Od biedy może "Katiusza" w jej wykonaniu, ale to się nie liczy, bo to nie była piosenka napisana dla Anny German i nie ona wykonywała ją jako pierwsza. No, "Eurydyki tańczące" chyba cenię najwyżej w jej repertuarze, jednak w porównaniu z innymi piosenkarkami/piosenkarzami to nadal okolice środka, więc cudów nie ma wielkich. :-)
Jak gambulator twierdzi,że Eurydyki to okolice środka to mi ręce do pięt opadły :)

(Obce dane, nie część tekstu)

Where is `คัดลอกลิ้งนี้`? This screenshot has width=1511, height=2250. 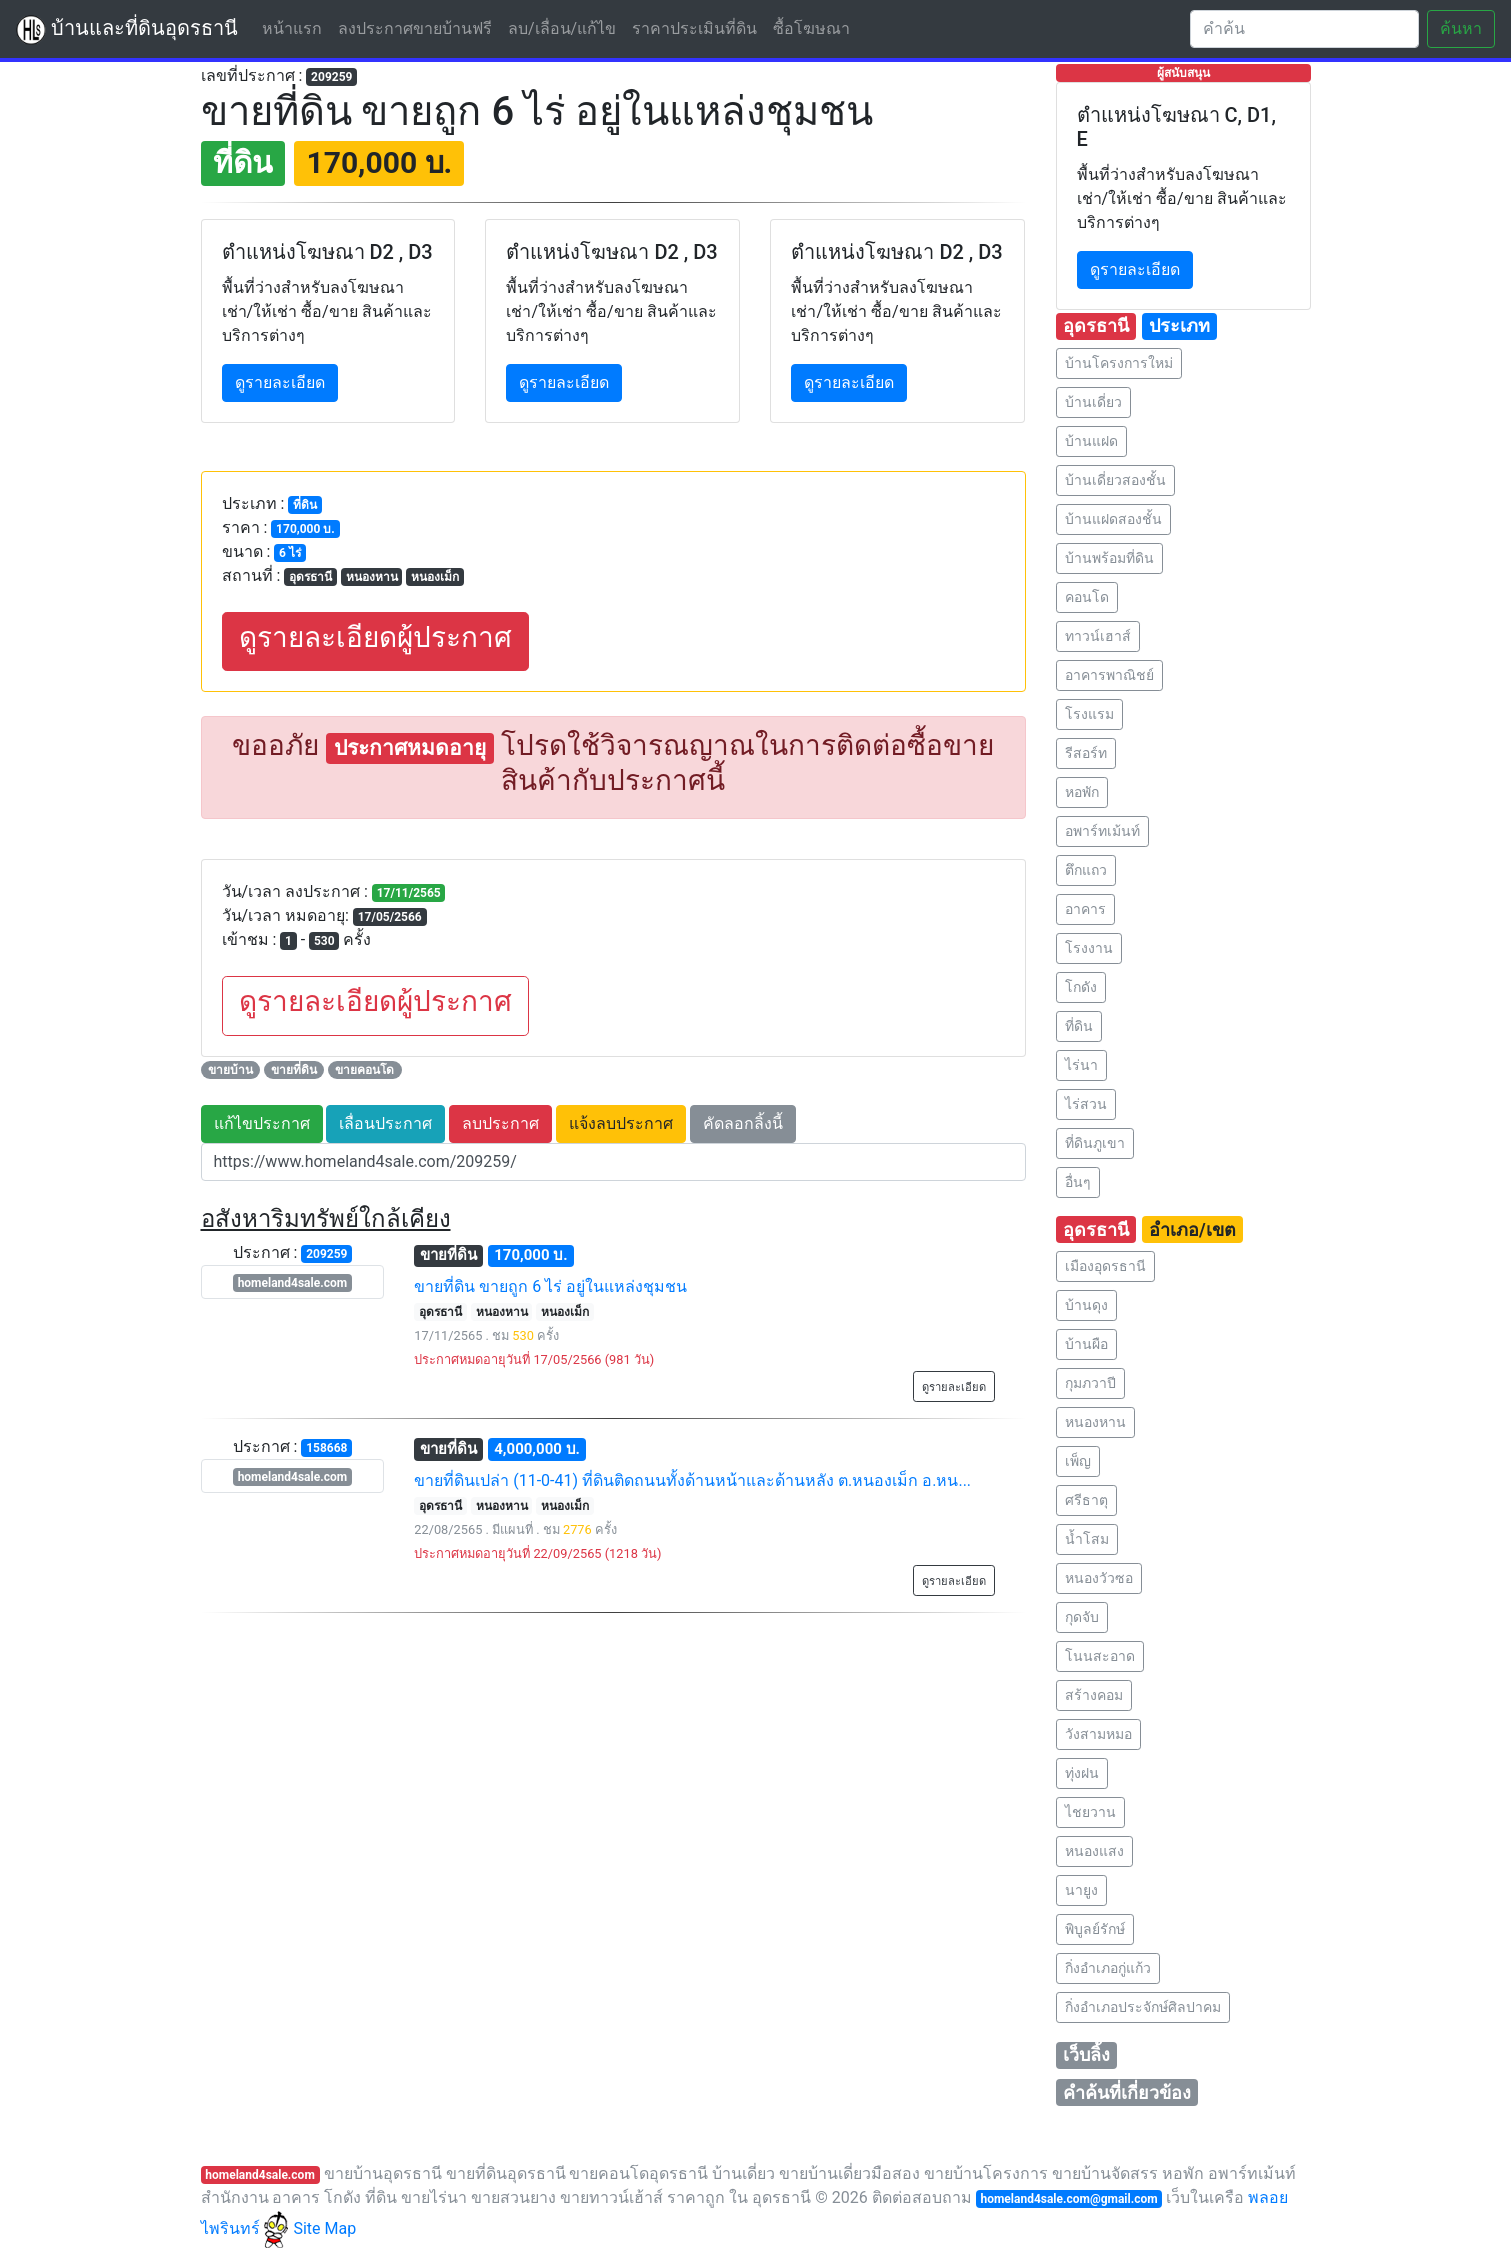
คัดลอกลิ้งนี้ is located at coordinates (743, 1123).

Z rosyjskich może ta piosenka się spodoba
http://www.youtube.com/watch?v=HRLZrQgJ3lY
To IzabelaBeata musi mieć bardzo długie ręcę lub bardzo krótkie nogi. ;-)

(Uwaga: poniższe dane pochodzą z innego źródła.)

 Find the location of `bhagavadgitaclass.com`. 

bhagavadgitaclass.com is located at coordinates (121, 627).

Dziękuję za polecenie piosenki. Tu jest trochę lepiej, a to dlatego, że piosenka wstawiona przez IzabelęBeatę przypomina mi jeden utwór ze ścieżki dźwiękowej do serialu "Crime Story", a mianowicie:
http://www.youtube.com/watch?v=BGLR25EJtfE
Szanuję zdanie i gusta muzyczne, ale nie można chcieć wszystkiego od wszystkich, śpiewała jak chciała i potrafiła, nikt nie karze Ci Jej słuchać. Nie wiem po co się tak rozwodzić nad tym. To tak jakbym chciał o Biberze dyskutować, że jest słaby. Ale dokonał więcej niż ja i Ty i pół planety. Podobnie było z Anną German, trzeba było popatrzyć na twarze ludzi jak słuchali Anny w radiu w latach 80-ych. Wszyscy słuchacze odnosili się do Jej twórczości ze szczególnym respektem i coś w tym musi być. Ja lubię czasem takie hymny dla nikogo, ale za mali jesteśmy, żeby zrozumieć dużo rzeczy. Ja w tym serialu nie widziałem lukru, lecz raczej osobę, która ma do wyboru karierę i własne szczęście, to jak było to pokazane momentami to faktycznie nie było kręcone jak trzeba, ale aktorka Joanna Moro zagrała super, patrząc także na Jej CV to chyba lepiej nie mogła. O to jaki jest film można mieć pretensje do reżysera, producenta, ale rzeczy, które opisujecie nie były raczej zależne od Niej.